## Problem to work on
Each line of the data must reappear exactly in your answer, with no images included.

Segment Start: Input records

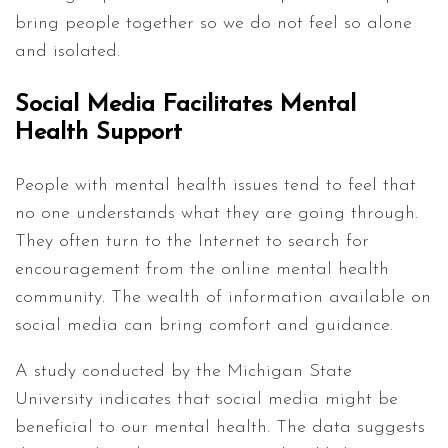
bring people together so we do not feel so alone
and isolated.
Social Media Facilitates Mental
Health Support
People with mental health issues tend to feel that
no one understands what they are going through.
They often turn to the Internet to search for
encouragement from the online mental health
community. The wealth of information available on
social media can bring comfort and guidance.
A study conducted by the Michigan State
University indicates that social media might be
beneficial to our mental health. The data suggests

Segment End: Input records

## Task answer
bring people together so we do not feel so alone
and isolated.
Social Media Facilitates Mental
Health Support
People with mental health issues tend to feel that
no one understands what they are going through.
They often turn to the Internet to search for
encouragement from the online mental health
community. The wealth of information available on
social media can bring comfort and guidance.
A study conducted by the Michigan State
University indicates that social media might be
beneficial to our mental health. The data suggests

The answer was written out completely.